Riordinamento e inventariazione di un archivio

Secondo la legislazione vigente (d.lgs. n. 42/2004) gli archivi e i documenti degli enti pubblici, nonché gli archivi e documenti appartenenti a privati che siano stati dichiarati di interesse storico, sono beni culturali (indipendentemente dalla loro età, tipologia o contenuto) e appartengono al Patrimonio culturale nazionale.
La Soprintendenza Archivistica, quale organo periferico del Ministero per i Beni e le Attività Culturali, esercita la vigilanza su tali archivi e documenti: è pertanto subordinata all’autorizzazione preventiva della Soprintendenza l'esecuzione di opere e lavori di qualunque genere (art. 21, c. 4).
Per qualsiasi intervento su beni archivistici, il soggetto detentore dell’archivio è tenuto a chiedere, con congruo anticipo, un parere preventivo di opportunità alla Soprintendenza Archivistica, e quindi a presentare un progetto di intervento, completo di tutti i dati ed elaborati tecnico-scientifici necessari (art. 21, c. 5).

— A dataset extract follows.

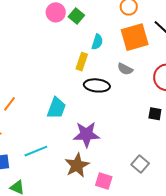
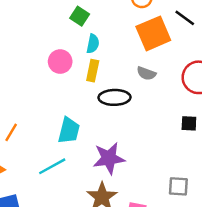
pink circle: (56, 12) -> (60, 62), moved
cyan semicircle: (97, 42) -> (93, 44), moved
cyan line: (36, 151) -> (52, 166), moved
gray square: (140, 164) -> (178, 186), turned -30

Archivio non ordinato.Uno dei più comuni interventi su fondi archivistici è sicuramente quello di schedatura, riordinamento e inventariazione, spesso non disgiunto dalla selezione e scarto di parte del materiale. Poiché, come è noto, si tratta di un intervento solitamente molto delicato e complesso, è opportuno che sia progettato con particolare cura, da personale con specifiche competenze tecnico-scientifiche e in possesso di adeguati titoli culturali e professionali (archivista qualificato). La Soprintendenza Archivistica cura la tenuta di appositi elenchi di archivisti in possesso dei necessari requisiti.


Per facilitare la redazione di progetti ben strutturati, che contengano tutte le notizie e i dati necessari a una adeguata valutazione da parte della Soprintendenza, si fornisce qui uno schema di progetto per interventi di riordinamento e inventariazione. Non si tratta, naturalmente, di uno schema rigido: esso andrà anzi adeguato e adattato, di volta in volta, alle specifiche situazioni di ciascun archivio, cercando tuttavia di garantire per quanto possibile la completezza e correttezza delle informazioni fornite.

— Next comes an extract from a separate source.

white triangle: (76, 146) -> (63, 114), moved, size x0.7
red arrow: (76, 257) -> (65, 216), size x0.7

Per aiutare gli archivisti incaricati nella corretta programmazione ed esecuzione dell’intervento di riordinamento è inoltre disponibile una guida che contiene in forma sintetica le principali indicazioni pratiche e operative.

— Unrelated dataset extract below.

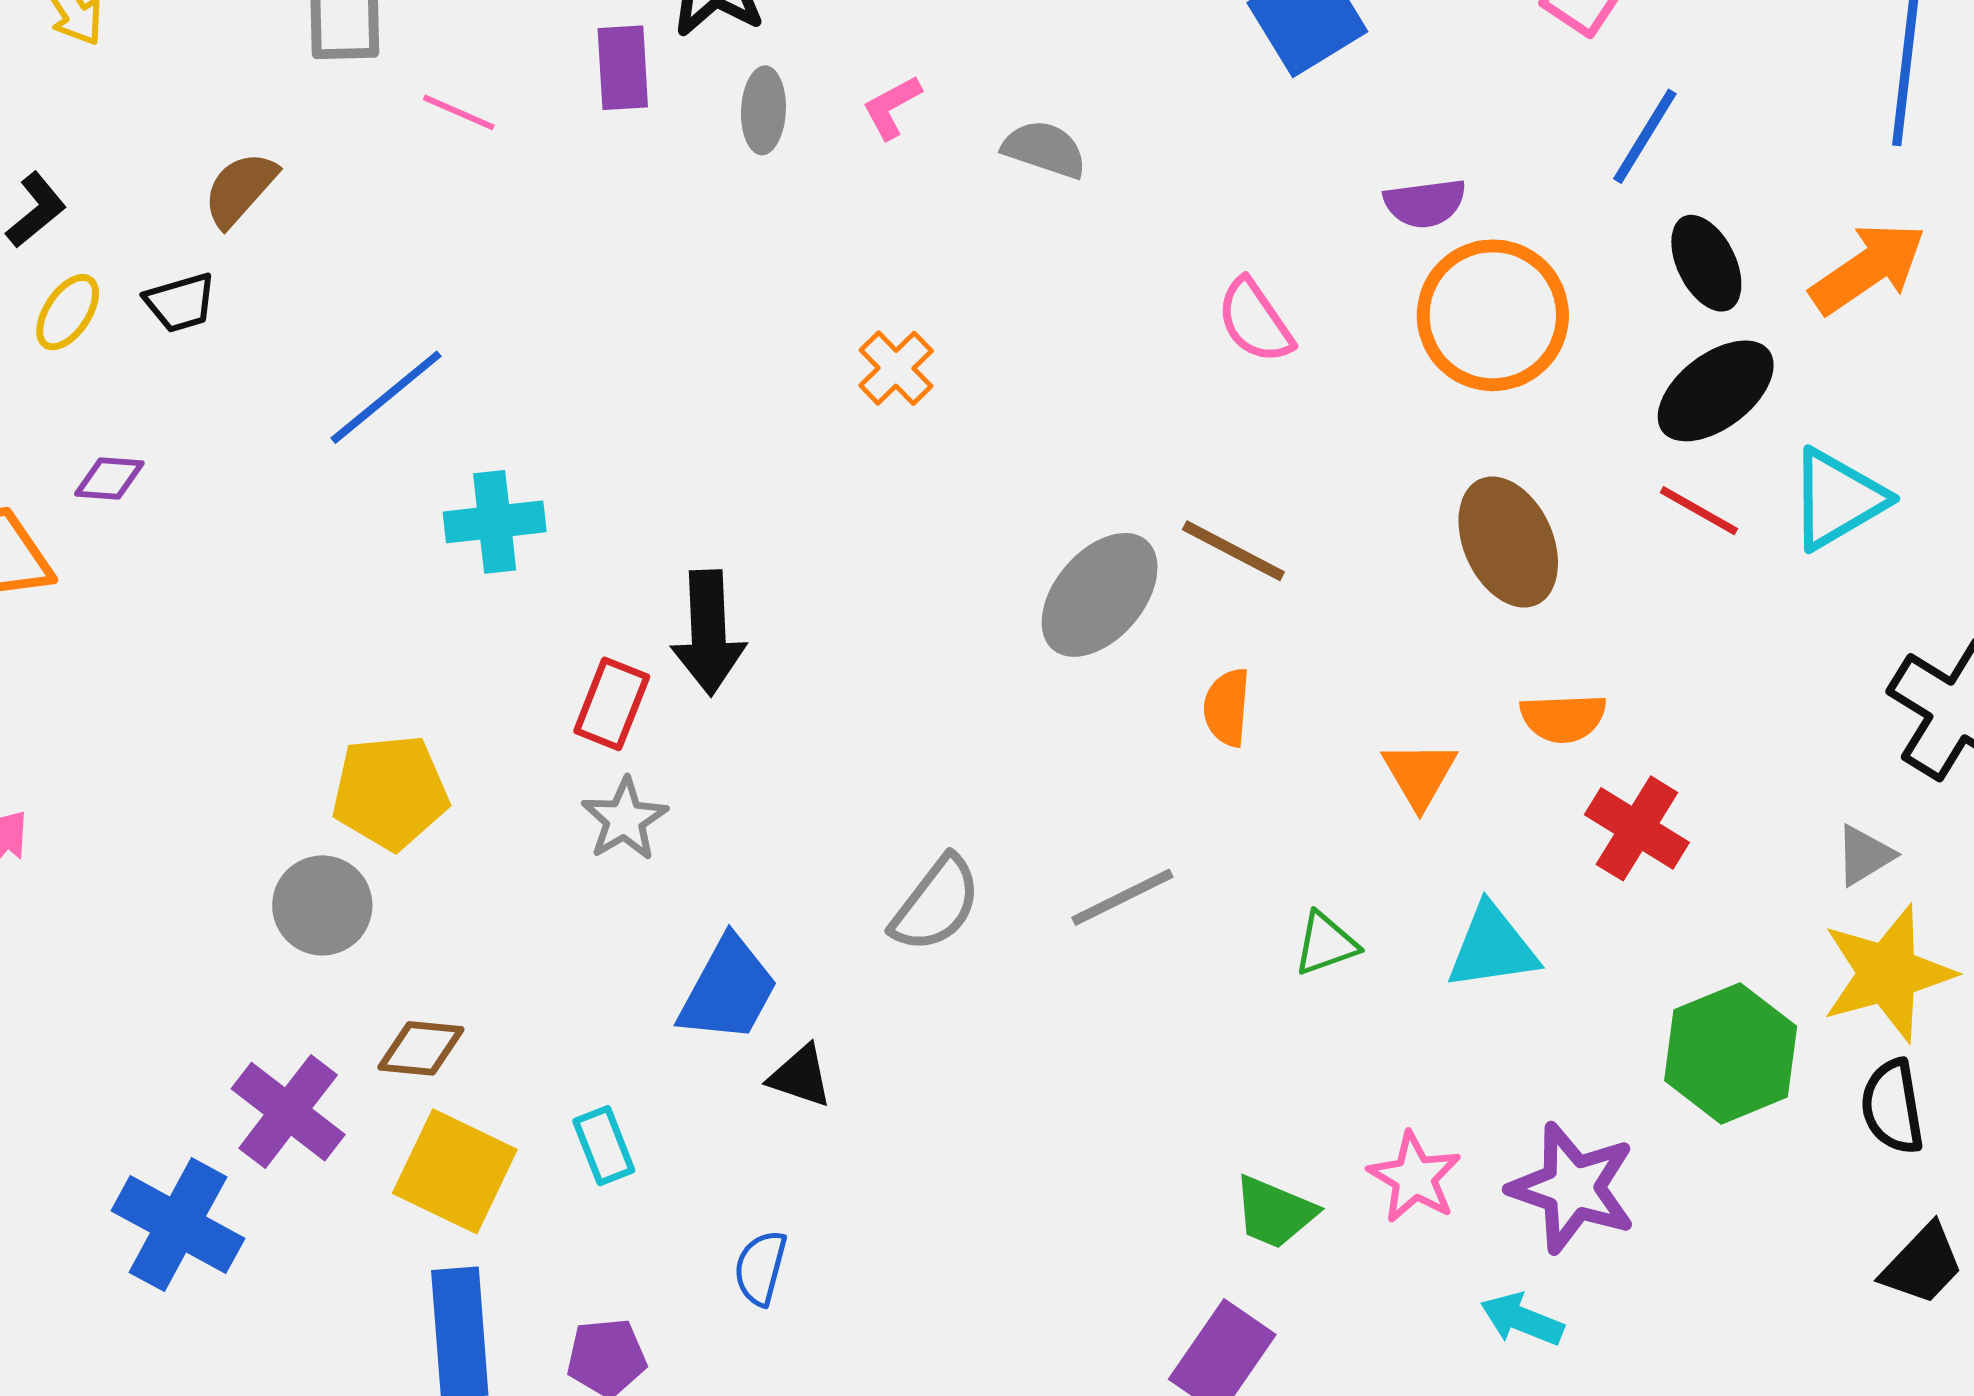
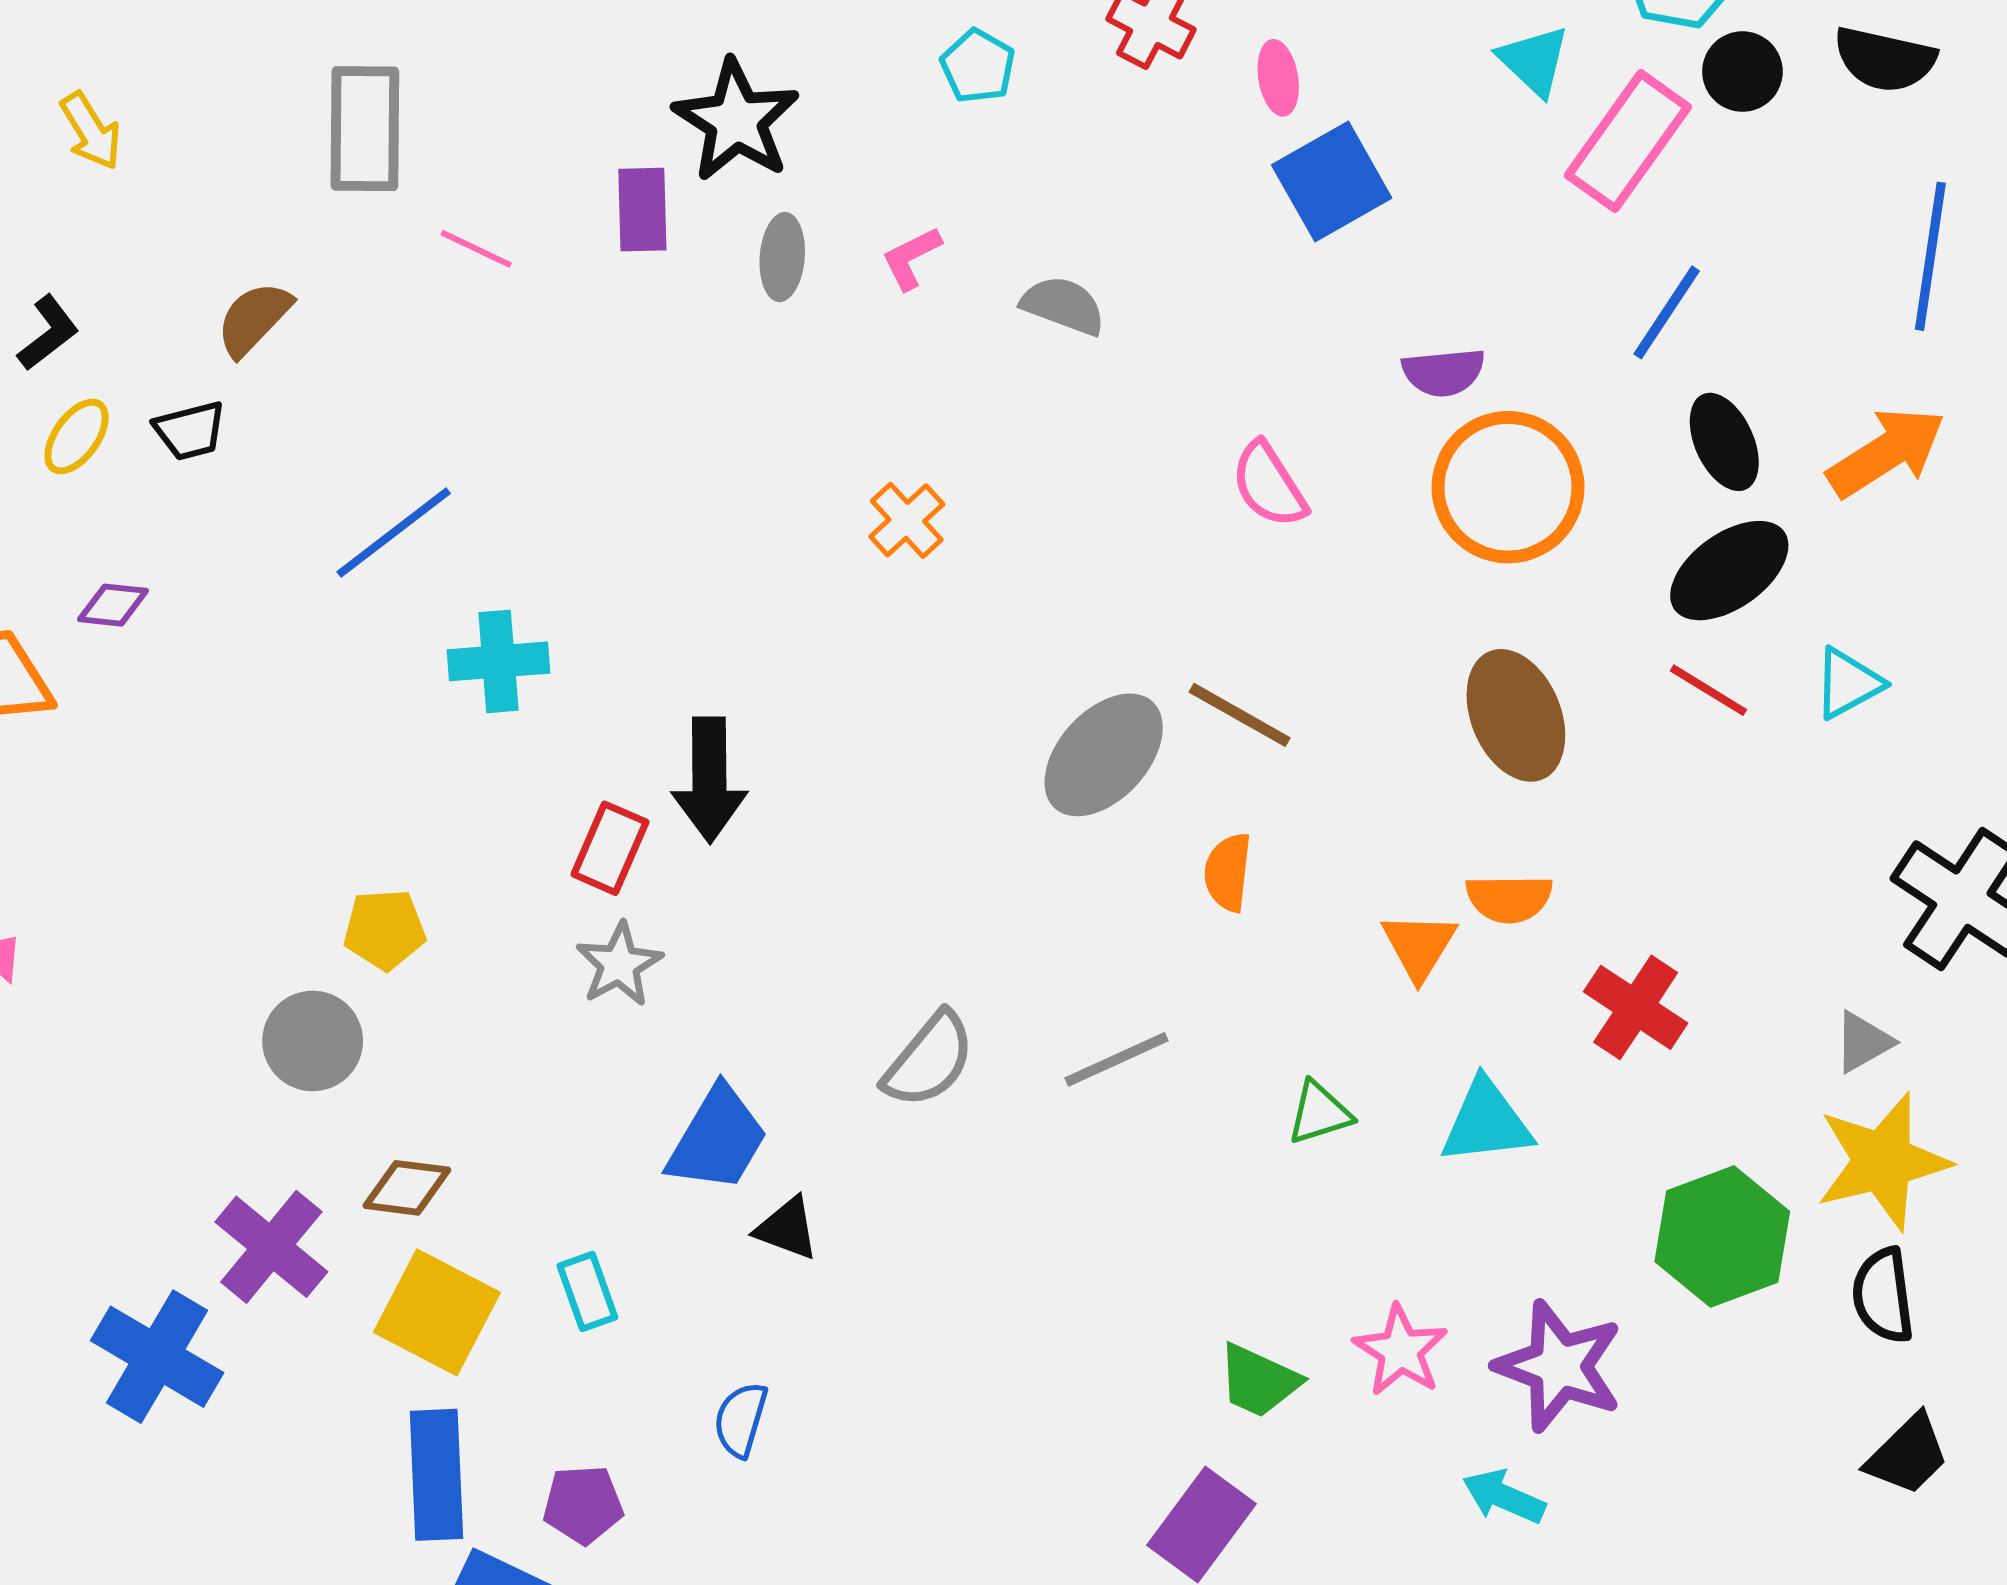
cyan triangle: (1837, 499) -> (1848, 683), size x0.7
orange semicircle: (1563, 718) -> (1509, 898), moved
yellow pentagon: (390, 792) -> (385, 929), size x0.7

È bene ricordare che l’intervento di riordinamento e inventariazione di un archivio tutelato non è facoltativo: tutti gli enti e gli istituti pubblici, nonché i proprietari, possessori o detentori di archivi privati dichiarati di interesse storico, sono obbligati a conservare, ordinare e inventariare i propri archivi (art. 30, d.lgs. n. 42/2004). In caso di inadempienza dei proprietari, lo Stato può imporre l’esecuzione degli interventi necessari a carico del proprietario, possessore o detentore.

Le spese per gli interventi di tutela, riordinamento e inventariazione di archivi di interesse culturale possono essere affrontate anche tramite l’accesso a contributi e finanziamenti pubblici. In alternativa è possibile reperire finanziamenti tramite erogazioni liberali da parte di imprese o privati, i quali possono così ottenere vantaggiose agevolazioni fiscali.